Es el fascista. Deleuze encuentra ahí la peculiaridad del fascismo, su diferencia
con el estado totalitario. Si la máquina de guerra se deja apropiar por el aparato de
estado, si un ejército toma el poder y lo eleva al Estado, el fenómeno es el de
totalitarismo. Si la máquina de guerra en cambio, construye un estado totalitario, si es
la máquina de guerra la que se apodera del aparato de estado que tan solo sirve para la
destrucción, el asunto ya no compete al Estado, es de la propia máquina de guerra y es
el fenómeno del fascismo. El estado fascista es suicida más que totalitario. Estado
suicidiario. Es curioso constatar cómo, desde el principio, los nazis anunciaban a
Alemania lo que ofrecían: a la vez éxtasis y muerte, incluyendo la de los alemanes y la
suya propia. Y la gente gritaba ¡adelante!, no porque comprendieran, sino porque
querían esa muerte que llevaba implícita la de los demás.
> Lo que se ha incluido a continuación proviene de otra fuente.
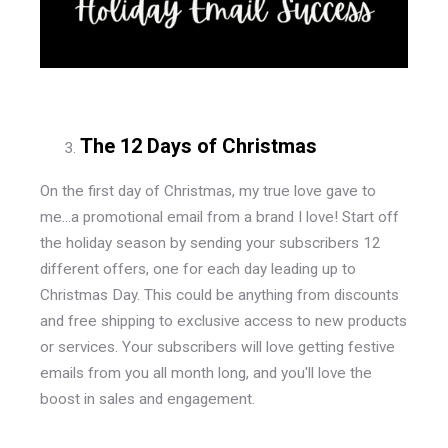
The 12 Days of Christmas
On the first day of Christmas, my true love gave to
me...a promotional email from a brand I love! Start off
the holiday season by sending your subscribers 12
different offers, one for each day leading up to
Christmas Day. This could be anything from discounts
and free shipping to exclusive access to new products
or services. Your subscribers will love getting festive
emails from you all month long, and you'll love the
boost in sales and engagement.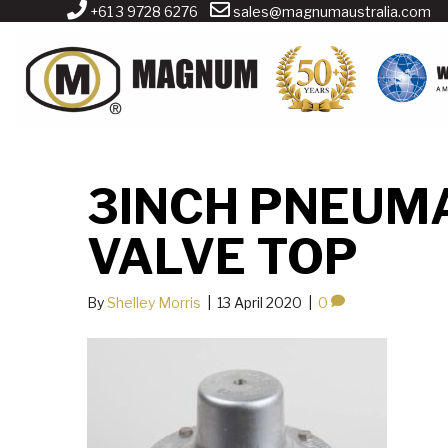
+61 3 9728 6276
sales@magnumaustralia.com
3INCH PNEUMA
VALVE TOP
By
Shelley Morris
|
13 April 2020
|
0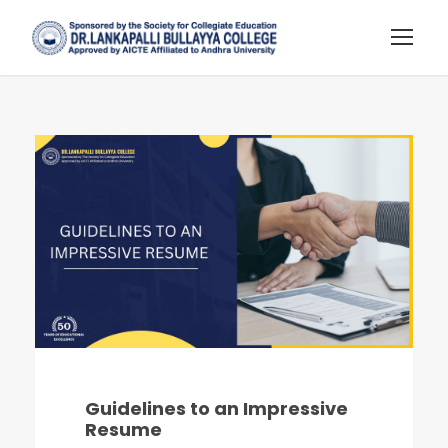
Guidelines to an Impressive
Resume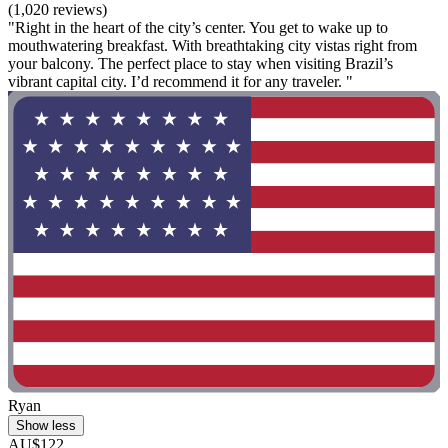
(1,020 reviews)
"Right in the heart of the city’s center. You get to wake up to
mouthwatering breakfast. With breathtaking city vistas right from
your balcony. The perfect place to stay when visiting Brazil’s
vibrant capital city. I’d recommend it for any traveler. "
Ryan
Show less
AU$122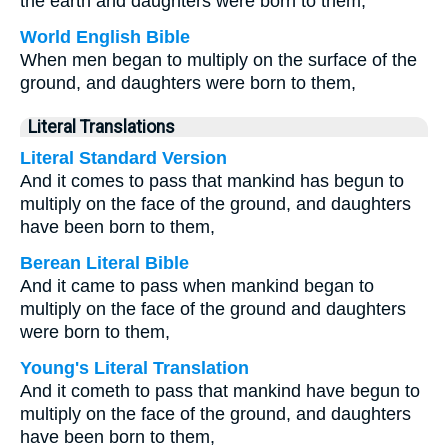
the earth and daughters were born to them,
World English Bible
When men began to multiply on the surface of the
ground, and daughters were born to them,
Literal Translations
Literal Standard Version
And it comes to pass that mankind has begun to
multiply on the face of the ground, and daughters
have been born to them,
Berean Literal Bible
And it came to pass when mankind began to
multiply on the face of the ground and daughters
were born to them,
Young's Literal Translation
And it cometh to pass that mankind have begun to
multiply on the face of the ground, and daughters
have been born to them,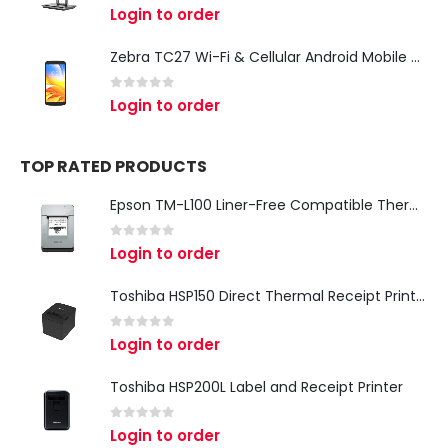
0
out of 5
Login to order
Zebra TC27 Wi-Fi & Cellular Android Mobile Computer | Rugged 5G Barcode Scanner & Enterprise Mobile Device
0
out of 5
Login to order
TOP RATED PRODUCTS
Epson TM-L100 Liner-Free Compatible Thermal Label Printer for QSR & Food Packaging
0
out of 5
Login to order
Toshiba HSP150 Direct Thermal Receipt Printer
0
out of 5
Login to order
Toshiba HSP200L Label and Receipt Printer
0
out of 5
Login to order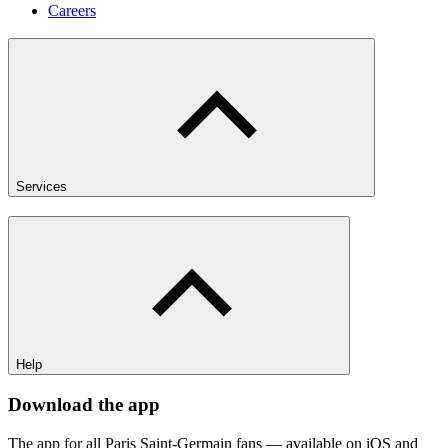
Careers
Services
Help
Download the app
The app for all Paris Saint-Germain fans — available on iOS and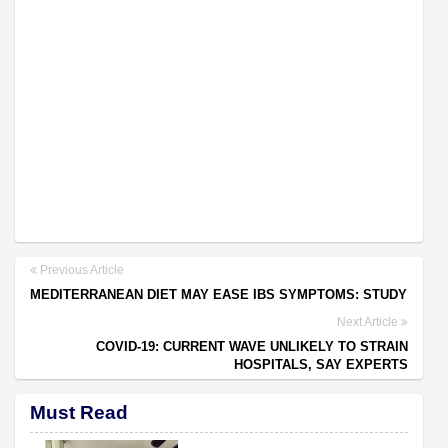
Previous Article
MEDITERRANEAN DIET MAY EASE IBS SYMPTOMS: STUDY
Next Article
COVID-19: CURRENT WAVE UNLIKELY TO STRAIN
HOSPITALS, SAY EXPERTS
Must Read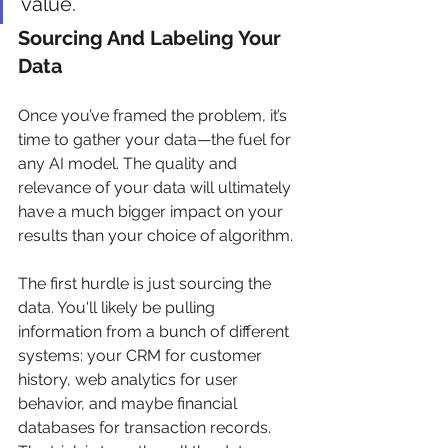
value.
Sourcing And Labeling Your 
Data
Once you’ve framed the problem, it’s 
time to gather your data—the fuel for 
any AI model. The quality and 
relevance of your data will ultimately 
have a much bigger impact on your 
results than your choice of algorithm.
The first hurdle is just sourcing the 
data. You'll likely be pulling 
information from a bunch of different 
systems: your CRM for customer 
history, web analytics for user 
behavior, and maybe financial 
databases for transaction records. 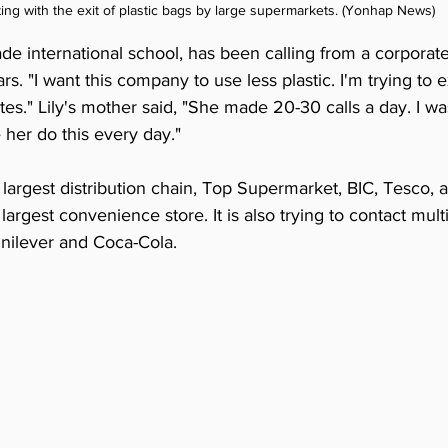
ting with the exit of plastic bags by large supermarkets. (Yonhap News)
rade international school, has been calling from a corporate
rs. "I want this company to use less plastic. I'm trying to 
tes." Lily's mother said, "She made 20-30 calls a day. I wa
her do this every day."
's largest distribution chain, Top Supermarket, BIC, Tesco,
largest convenience store. It is also trying to contact mult
nilever and Coca-Cola.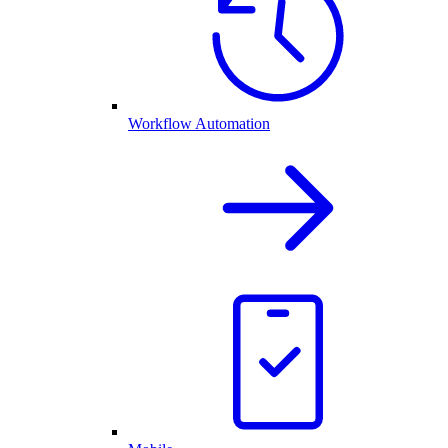
Workflow Automation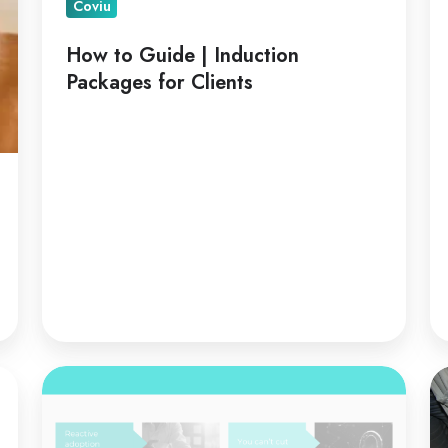
Coviu
How to Guide | Induction
Packages for Clients
Telehealth
Te
is
fo
a
Co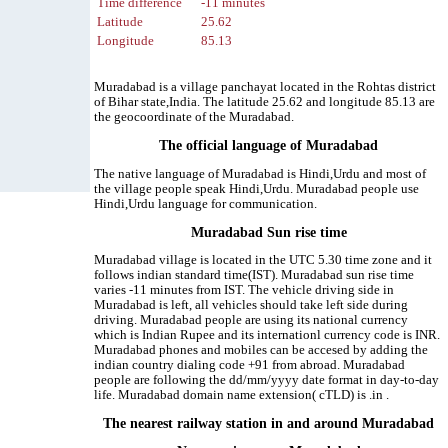
Time difference
-11 minutes
Latitude
25.62
Longitude
85.13
Muradabad is a village panchayat located in the Rohtas district
of Bihar state,India. The latitude 25.62 and longitude 85.13 are
the geocoordinate of the Muradabad.
The official language of Muradabad
The native language of Muradabad is Hindi,Urdu and most of
the village people speak Hindi,Urdu. Muradabad people use
Hindi,Urdu language for communication.
Muradabad Sun rise time
Muradabad village is located in the UTC 5.30 time zone and it
follows indian standard time(IST). Muradabad sun rise time
varies -11 minutes from IST. The vehicle driving side in
Muradabad is left, all vehicles should take left side during
driving. Muradabad people are using its national currency
which is Indian Rupee and its internationl currency code is INR.
Muradabad phones and mobiles can be accesed by adding the
indian country dialing code +91 from abroad. Muradabad
people are following the dd/mm/yyyy date format in day-to-day
life. Muradabad domain name extension( cTLD) is .in .
The nearest railway station in and around Muradabad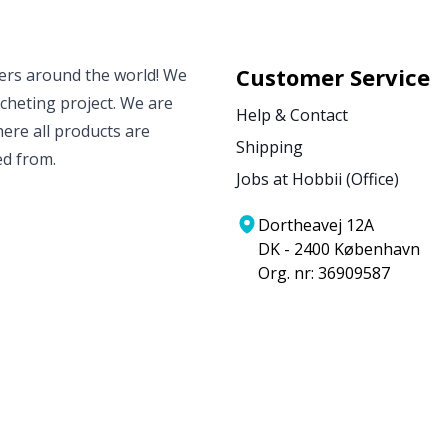
Customer Service
vers around the world! We
ocheting project. We are
Help & Contact
ere all products are
Shipping
ed from.
Jobs at Hobbii (Office)
Dortheavej 12A
DK - 2400 København
Org. nr: 36909587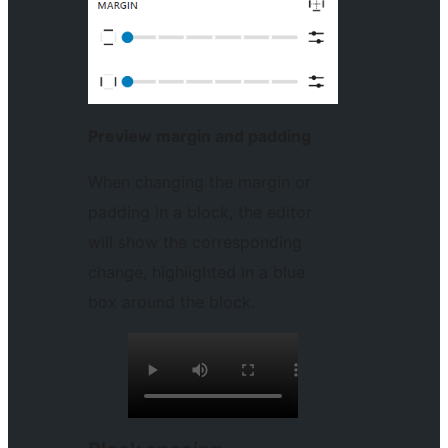
Preview margin and padding
When changing the margin or
padding in a block, the editor
will show the corresponding
change, highlighted in a blue
box around the block.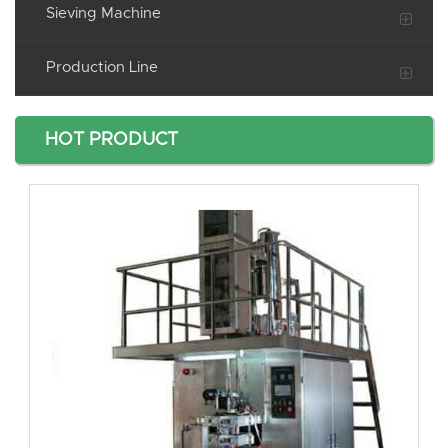
Sieving Machine
Production Line
HOT PRODUCT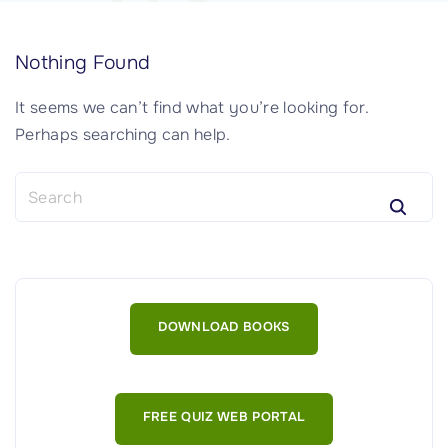
Nothing Found
It seems we can’t find what you’re looking for.
Perhaps searching can help.
S
e
a
r
c
h
DOWNLOAD BOOKS
f
o
r
:
FREE QUIZ WEB PORTAL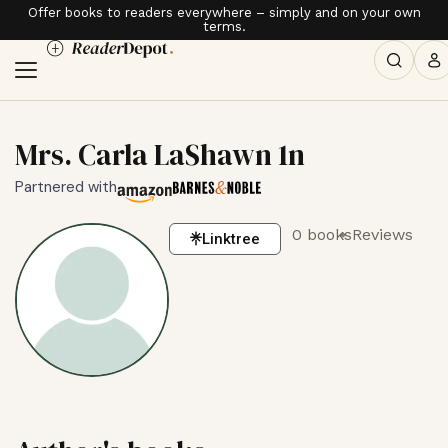
Offer books to readers everywhere – simply and on your own
terms.
Mrs. Carla LaShawn 1n
Partnered with
0 books
Reviews
Linktree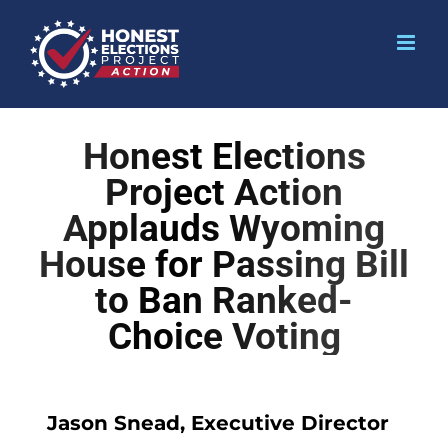
Honest Elections
Project Action
Applauds Wyoming
House for Passing Bill
to Ban Ranked-
Choice Voting
Jason Snead, Executive Director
Una voluntad de ponerlo
todo en juego constantemente, de apostar la muerte de los demás contra la suya. El
suicidio no aparece como un castigo, sino como el coronamiento de la muerte de los
demás. En los enunciados de los nazis, afirma Deleuze inspirándose en los análisis de
J.P. Faye, tan presentes en lo político, en lo económico, como en la conversación más
cotidiana, siempre encontramos el grito estúpido y repugnante de “¡Viva la muerte!”
Esa inversión de la línea de fuga en línea de destrucción es una máquina de guerra que
sólo tiene ya la guerra por objeto y que, como los nazis, preferiría eliminar a sus
propios servidores antes que parar la destrucción. Los peligros de las otras líneas son
casi nada al lado de este peligro.

Textos citados de Gilles Deleuze:


N&F Nietzsche y la filosofía (1998) Barcelona. Anagrama.
D&R Diferencia y repetición (2006) Buenos Aires. Amorrortu.
MM Mil mesetas (2004) Valencia. Pre-Textos.